_Extracted material_

'''

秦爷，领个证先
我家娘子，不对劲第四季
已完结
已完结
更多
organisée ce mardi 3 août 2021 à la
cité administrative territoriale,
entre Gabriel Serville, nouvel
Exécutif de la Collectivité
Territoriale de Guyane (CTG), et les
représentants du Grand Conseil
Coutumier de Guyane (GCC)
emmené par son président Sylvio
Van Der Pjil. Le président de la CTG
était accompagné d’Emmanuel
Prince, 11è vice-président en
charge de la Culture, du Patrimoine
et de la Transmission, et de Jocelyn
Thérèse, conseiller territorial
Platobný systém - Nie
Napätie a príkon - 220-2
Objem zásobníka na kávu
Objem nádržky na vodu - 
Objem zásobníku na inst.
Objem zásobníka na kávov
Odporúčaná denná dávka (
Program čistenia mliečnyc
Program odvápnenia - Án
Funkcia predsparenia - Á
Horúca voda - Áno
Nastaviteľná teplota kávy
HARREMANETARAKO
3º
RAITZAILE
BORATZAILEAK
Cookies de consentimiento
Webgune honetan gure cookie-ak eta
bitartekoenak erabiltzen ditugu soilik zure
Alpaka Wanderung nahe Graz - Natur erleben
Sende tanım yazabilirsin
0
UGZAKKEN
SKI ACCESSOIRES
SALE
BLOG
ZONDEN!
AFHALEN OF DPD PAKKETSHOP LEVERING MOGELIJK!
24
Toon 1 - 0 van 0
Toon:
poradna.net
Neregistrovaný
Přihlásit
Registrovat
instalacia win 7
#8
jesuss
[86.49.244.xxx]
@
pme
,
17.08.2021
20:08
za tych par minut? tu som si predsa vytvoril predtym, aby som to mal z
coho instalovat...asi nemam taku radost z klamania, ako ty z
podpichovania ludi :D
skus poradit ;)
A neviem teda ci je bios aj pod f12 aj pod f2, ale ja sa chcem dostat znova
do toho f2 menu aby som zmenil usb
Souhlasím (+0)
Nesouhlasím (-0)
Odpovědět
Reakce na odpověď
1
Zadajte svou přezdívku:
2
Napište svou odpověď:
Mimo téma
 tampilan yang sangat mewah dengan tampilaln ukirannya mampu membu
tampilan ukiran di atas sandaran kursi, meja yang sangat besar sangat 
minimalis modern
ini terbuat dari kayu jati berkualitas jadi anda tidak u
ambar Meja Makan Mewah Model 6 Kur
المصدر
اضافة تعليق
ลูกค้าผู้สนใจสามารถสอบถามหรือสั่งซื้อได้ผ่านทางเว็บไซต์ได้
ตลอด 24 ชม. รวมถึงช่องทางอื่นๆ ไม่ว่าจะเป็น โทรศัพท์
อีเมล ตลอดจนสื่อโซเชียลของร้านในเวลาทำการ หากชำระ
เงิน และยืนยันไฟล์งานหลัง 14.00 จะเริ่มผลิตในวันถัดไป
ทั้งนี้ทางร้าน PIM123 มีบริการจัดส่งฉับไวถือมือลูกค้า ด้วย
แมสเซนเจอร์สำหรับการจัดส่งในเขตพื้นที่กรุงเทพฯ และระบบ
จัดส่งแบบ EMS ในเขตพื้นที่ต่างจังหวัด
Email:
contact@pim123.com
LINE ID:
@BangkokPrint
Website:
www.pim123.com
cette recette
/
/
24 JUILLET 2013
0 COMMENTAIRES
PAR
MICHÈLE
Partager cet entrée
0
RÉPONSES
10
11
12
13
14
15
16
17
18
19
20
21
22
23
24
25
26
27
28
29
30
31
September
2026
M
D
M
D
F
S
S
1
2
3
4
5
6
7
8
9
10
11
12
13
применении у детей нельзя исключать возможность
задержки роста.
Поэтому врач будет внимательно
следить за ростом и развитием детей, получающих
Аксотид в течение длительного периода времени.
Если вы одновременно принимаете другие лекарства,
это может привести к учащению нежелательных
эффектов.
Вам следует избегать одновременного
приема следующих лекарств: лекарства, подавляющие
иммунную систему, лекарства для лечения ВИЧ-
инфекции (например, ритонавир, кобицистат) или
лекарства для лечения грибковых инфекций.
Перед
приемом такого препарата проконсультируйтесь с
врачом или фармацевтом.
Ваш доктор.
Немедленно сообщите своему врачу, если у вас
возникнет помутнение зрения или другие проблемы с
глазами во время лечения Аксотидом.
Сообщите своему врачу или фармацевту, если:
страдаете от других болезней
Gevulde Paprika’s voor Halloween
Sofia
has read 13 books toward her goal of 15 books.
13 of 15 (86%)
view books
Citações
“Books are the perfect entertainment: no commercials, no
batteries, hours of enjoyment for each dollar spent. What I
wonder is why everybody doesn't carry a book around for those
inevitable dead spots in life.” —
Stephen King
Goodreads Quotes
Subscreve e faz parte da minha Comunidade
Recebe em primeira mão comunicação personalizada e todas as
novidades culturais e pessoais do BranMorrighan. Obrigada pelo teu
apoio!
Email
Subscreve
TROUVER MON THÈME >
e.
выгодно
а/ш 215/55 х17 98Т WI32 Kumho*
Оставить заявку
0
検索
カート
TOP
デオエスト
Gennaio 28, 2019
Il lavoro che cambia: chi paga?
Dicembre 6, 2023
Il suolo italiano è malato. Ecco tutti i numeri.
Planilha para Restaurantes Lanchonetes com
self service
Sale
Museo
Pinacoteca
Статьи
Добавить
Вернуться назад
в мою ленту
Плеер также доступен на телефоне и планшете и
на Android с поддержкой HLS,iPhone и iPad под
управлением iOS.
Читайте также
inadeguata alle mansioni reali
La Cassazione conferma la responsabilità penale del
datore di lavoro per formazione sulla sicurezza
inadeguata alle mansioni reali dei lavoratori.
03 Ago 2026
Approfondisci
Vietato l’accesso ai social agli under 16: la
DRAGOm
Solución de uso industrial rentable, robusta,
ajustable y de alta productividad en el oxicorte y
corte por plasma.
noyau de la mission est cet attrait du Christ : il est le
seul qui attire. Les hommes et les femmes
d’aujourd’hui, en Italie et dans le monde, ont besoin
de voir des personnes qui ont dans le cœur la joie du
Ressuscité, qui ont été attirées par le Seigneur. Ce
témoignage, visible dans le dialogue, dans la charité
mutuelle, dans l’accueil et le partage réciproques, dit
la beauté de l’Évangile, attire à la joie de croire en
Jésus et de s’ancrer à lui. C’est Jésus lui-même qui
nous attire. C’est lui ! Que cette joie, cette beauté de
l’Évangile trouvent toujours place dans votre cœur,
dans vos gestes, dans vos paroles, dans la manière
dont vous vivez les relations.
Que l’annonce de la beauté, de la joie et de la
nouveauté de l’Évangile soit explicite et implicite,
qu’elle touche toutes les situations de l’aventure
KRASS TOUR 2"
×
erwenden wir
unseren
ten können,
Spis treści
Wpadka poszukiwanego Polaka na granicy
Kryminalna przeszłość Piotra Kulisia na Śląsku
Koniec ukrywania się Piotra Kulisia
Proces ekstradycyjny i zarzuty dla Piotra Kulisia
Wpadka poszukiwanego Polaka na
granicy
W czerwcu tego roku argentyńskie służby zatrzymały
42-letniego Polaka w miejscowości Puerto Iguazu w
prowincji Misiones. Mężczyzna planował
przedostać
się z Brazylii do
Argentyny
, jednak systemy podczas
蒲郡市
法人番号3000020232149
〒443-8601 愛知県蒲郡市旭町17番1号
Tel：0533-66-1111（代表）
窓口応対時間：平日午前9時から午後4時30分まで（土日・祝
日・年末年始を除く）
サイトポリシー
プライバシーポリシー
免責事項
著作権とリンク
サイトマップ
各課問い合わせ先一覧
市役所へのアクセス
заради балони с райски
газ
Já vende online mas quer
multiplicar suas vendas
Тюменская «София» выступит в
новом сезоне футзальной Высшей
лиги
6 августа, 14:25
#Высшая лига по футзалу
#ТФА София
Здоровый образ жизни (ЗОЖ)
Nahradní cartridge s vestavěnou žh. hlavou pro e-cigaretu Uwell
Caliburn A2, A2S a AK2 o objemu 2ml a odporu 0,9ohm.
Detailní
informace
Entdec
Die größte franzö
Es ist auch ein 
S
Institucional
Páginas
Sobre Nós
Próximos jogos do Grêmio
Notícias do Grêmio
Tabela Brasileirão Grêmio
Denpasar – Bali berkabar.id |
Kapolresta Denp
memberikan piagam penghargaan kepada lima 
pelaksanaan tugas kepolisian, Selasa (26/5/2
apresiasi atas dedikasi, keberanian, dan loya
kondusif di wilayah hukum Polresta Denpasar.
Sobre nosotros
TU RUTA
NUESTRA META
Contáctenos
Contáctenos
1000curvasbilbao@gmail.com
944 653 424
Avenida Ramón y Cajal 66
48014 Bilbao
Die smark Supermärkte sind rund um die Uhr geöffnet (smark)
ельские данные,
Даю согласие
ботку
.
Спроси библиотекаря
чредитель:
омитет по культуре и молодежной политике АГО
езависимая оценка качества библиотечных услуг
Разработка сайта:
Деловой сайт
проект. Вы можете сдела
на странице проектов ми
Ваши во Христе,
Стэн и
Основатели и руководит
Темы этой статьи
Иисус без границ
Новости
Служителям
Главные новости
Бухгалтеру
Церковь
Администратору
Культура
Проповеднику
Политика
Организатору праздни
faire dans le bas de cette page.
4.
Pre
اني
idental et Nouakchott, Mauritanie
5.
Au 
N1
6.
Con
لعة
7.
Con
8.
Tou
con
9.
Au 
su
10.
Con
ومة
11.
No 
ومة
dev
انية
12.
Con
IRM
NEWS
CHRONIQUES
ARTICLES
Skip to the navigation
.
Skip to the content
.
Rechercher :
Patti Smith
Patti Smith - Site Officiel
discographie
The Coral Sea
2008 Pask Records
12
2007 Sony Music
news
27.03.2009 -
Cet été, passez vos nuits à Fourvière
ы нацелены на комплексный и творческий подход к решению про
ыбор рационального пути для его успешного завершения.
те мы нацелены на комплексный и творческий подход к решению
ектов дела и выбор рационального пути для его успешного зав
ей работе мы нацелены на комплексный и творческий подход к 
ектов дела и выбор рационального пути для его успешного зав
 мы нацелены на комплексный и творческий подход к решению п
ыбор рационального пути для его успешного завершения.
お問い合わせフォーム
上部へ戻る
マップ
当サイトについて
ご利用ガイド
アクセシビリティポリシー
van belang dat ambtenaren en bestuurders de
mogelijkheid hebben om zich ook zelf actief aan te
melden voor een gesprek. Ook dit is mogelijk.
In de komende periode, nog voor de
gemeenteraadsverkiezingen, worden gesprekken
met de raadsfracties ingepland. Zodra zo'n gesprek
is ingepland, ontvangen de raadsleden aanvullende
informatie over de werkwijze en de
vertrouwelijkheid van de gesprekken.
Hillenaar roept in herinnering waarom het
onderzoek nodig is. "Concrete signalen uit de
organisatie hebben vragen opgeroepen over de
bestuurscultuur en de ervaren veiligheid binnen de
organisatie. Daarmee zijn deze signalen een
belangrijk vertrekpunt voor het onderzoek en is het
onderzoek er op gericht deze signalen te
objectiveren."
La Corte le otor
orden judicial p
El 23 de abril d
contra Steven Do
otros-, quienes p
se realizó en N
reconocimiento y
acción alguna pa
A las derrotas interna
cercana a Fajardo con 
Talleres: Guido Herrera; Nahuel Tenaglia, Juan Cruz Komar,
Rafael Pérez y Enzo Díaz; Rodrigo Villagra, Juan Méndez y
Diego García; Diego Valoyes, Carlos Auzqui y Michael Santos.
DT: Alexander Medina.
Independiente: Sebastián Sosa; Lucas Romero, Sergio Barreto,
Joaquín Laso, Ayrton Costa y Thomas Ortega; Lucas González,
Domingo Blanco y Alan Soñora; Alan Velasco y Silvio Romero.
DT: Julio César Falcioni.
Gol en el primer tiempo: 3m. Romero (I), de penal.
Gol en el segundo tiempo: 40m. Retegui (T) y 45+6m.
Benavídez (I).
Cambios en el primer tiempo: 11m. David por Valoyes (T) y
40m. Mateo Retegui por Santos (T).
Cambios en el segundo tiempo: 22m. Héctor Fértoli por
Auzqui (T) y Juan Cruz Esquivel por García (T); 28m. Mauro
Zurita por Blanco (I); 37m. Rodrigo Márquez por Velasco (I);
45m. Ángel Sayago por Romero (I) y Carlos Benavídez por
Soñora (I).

'''

_Exercise_
In the listing above, reproduce the first line and each one after it through the line that contains "Objem zásobníka na kávov".

_Your response_
秦爷，领个证先
我家娘子，不对劲第四季
已完结
已完结
更多
organisée ce mardi 3 août 2021 à la
cité administrative territoriale,
entre Gabriel Serville, nouvel
Exécutif de la Collectivité
Territoriale de Guyane (CTG), et les
représentants du Grand Conseil
Coutumier de Guyane (GCC)
emmené par son président Sylvio
Van Der Pjil. Le président de la CTG
était accompagné d’Emmanuel
Prince, 11è vice-président en
charge de la Culture, du Patrimoine
et de la Transmission, et de Jocelyn
Thérèse, conseiller territorial
Platobný systém - Nie
Napätie a príkon - 220-2
Objem zásobníka na kávu
Objem nádržky na vodu - 
Objem zásobníku na inst.
Objem zásobníka na kávov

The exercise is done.